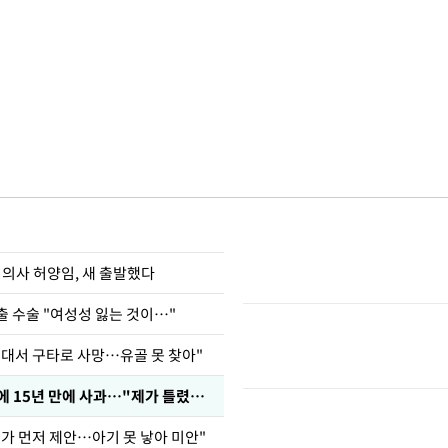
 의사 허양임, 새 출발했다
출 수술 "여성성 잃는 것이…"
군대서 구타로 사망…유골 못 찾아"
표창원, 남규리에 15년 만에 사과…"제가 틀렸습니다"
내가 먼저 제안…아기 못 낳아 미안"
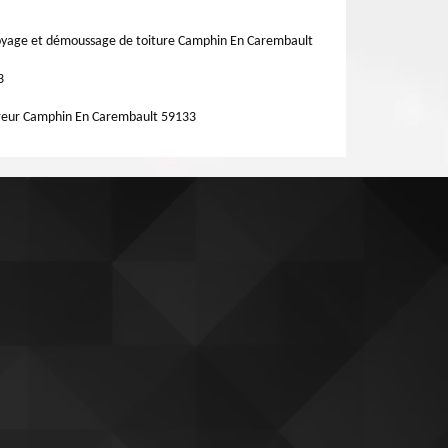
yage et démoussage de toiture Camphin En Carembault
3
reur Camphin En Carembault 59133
◆ ◆ ◆
• Directions: Everything in the data above gets copied exactly. Only the pictures are skipped.

• Answer to the problem:
 의사 허양임, 새 출발했다
출 수술 "여성성 잃는 것이…"
군대서 구타로 사망…유골 못 찾아"
표창원, 남규리에 15년 만에 사과…"제가 틀렸습니다"
내가 먼저 제안…아기 못 낳아 미안"
yage et démoussage de toiture Camphin En Carembault
3
reur Camphin En Carembault 59133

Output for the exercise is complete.